Casa com janela sobre o mar
Tia Jerónima sentou-se à janela da sala, apoiando-se com o braço direito, debruçada sobre o peitoril. O Sol há muito que se havia perdido no horizonte mas reinava, ainda, uma claridade, serena, silenciosa e acolhedora. A janela, encravada na empena oeste do minúsculo casebre, abria-se e despejava-se sobre um pequeno e estreito atalho, feito de pedregulhos toscos, emaranhados entre cascalho, desenhado sobre uma rocha a arfar de silvados e vinhedos selvagens, ali mesmo em frente e encavalitada sobre o mar. Descaído sobre o oceano, que se estendia como um enorme tapete azulado e fofo, aquele alcantil que, para além de uns canaviais e uma ou outra figueira ressequida, apenas carregava sobre si a casa de Tia Jerónima, assemelhava-se a uma espécie de trincheira natural, contra a qual, em dias de vendavais e tempestades, o mar se atirava em laivos de raiva e uivos de ganância.

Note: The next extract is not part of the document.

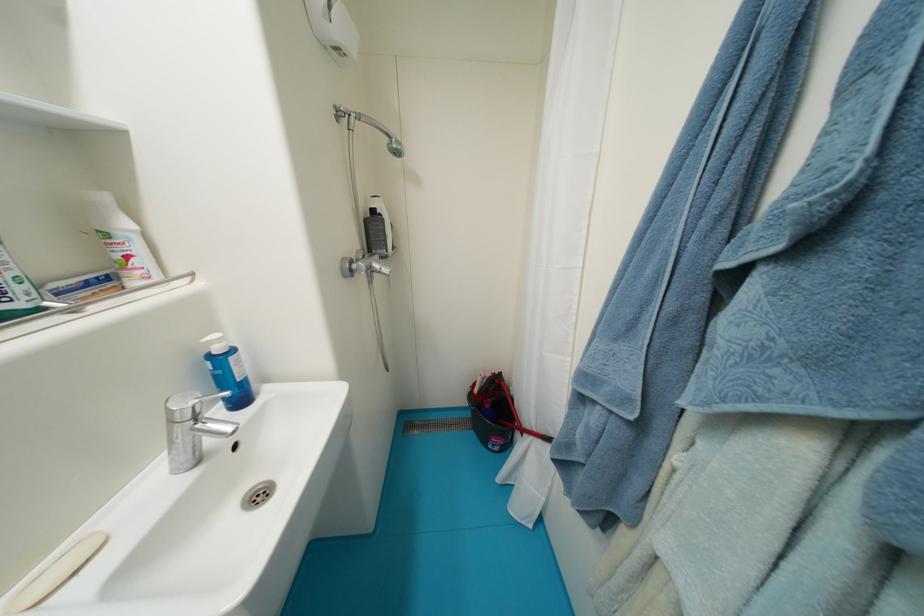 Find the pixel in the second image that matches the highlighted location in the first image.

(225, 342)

Naquela noite, porém, o mar estava calmo e sereno. Abraçado à intimidade do anoitecer, apenas fazia sentir a sua presença através de uma ou outra pequena onda que, rolando lentamente, se vinha desfazer, num leve e suave murmúrio, junto ao negro areal que o separava do aclive. Uma irrequieta tranquilidade atraente! Um murmúrio de silêncio enternecedor!

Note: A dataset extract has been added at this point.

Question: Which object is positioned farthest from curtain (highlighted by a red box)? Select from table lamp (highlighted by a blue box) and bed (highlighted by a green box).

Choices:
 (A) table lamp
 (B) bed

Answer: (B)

Tia Jerónima permanecia, absorta e alheada, sentada à sua janela com vista sobre o mar, com a mão direita sobreposta ao olhar, como que a tapar-lhe as incandescências que o espectro do astro-rei, no seu ocaso, deixara desenhadas no horizonte em traços amarelos, alaranjados, vermelhos e violetas. Mais além, mas muito longe, um crepúsculo emaranhado crescia muito lentamente e parecia tornar-se madrugada, cobrindo uma enorme cidade, de casas altíssimas, comboios, “mexins”, vapores e soldados, atravessada por rios da cor da esperança.

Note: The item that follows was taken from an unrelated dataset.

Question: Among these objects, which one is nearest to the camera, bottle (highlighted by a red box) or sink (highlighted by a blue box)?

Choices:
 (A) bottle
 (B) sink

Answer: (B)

Sentada à janela, com o braço esquerdo debruçado sobre o peitoril e com a mão direita sobre o olhar, a aclarar-lhe incandescências ofuscadas, tia Jerónima via as casas a erguerem-se ao céu, o burburinho das ruas atafulhadas de pessoas, o fumo que se elevava das fábricas, os comboios que passavam a correr, os rios a deslizarem com suavidade, os barcos a perderem-se no horizonte, os homens a arfarem cansaço e os soldados a partirem para a guerra. No ar surgiam pássaros de espuma e nos rios navegavam barcos de papel, cor de laranja, carregados de lágrimas e soluços. Depois a cidade adormecia, as casas fechavam as janelas, forravam-nas de madeira, vestiam-se de escuro e dos telhados saíam rolos de fumo, negro e estilizado. A cidade adormecida era como se fosse uma grande fábrica, uma espécie de fóssil industrial que homens, sonolentos e com bonés de veludo, enfiados até às orelhas, nas manhãs escuras e friorentas, procuravam com avidez, engolindo-o como se fosse um chocolate gigante. Depois transformava-se numa labareda de fumo aguerrida e devoradora e regressava à florescência do casario que, agora, sobressaía mais tenazmente, tornando o universo esverdeado e salpicado de manchas brancas. E os homens, transformados em pastores, agarravam, com uma ganância desusada, aquelas manchas, enchendo-as dentro de sacos, carregando-os às costas como se fossem rolos de lã ou de linho. E a tia Jerónima, sentada à janela da sua casa, também deslizava naquele universo como se fosse uma nuvem de papel, caminhava como se fosse a sombra de uma árvore desfolhada, voava como se fosse um pássaro perdido e sem rumo.
E lá, em frente à casa com janela sobre o mar, a noite crescia desalmadamente, tornava-se completamente escura, sem Lua e com as estrelas muito tímidas e miudinhas. Mas a tia Jerónima permanecia sentada à sua janela, com o braço esquerdo debruçado sobre o peitoril e com a mão direita a anafar o silêncio da noite, a açular-lhe sonolências perdidas, a acariciar os sabores do escuro, emaranhada em sonhos, ora de encanto e alegria ora de dor e sofrimento. Depois, quebrando um silêncio torturador, tia Jerónima soluçava e estremecia, imaginando o suplicar dos braços agonizantes de alguém que desaparecera, com o Sol, lá no outro lado do Mundo.
E lá pela noite dentro, já quase madrugada, tia Jerónima acordou estrebuchada. Fechou a janela que ficava sobre mar e, na claridade tímida duma vela colocada à cabeceira da sua cama, rezou, como fazia todos os dias, uma oração crente e purificadora, por alma do seu António que a “Calafónia”, fatalmente, nunca lhe devolvera.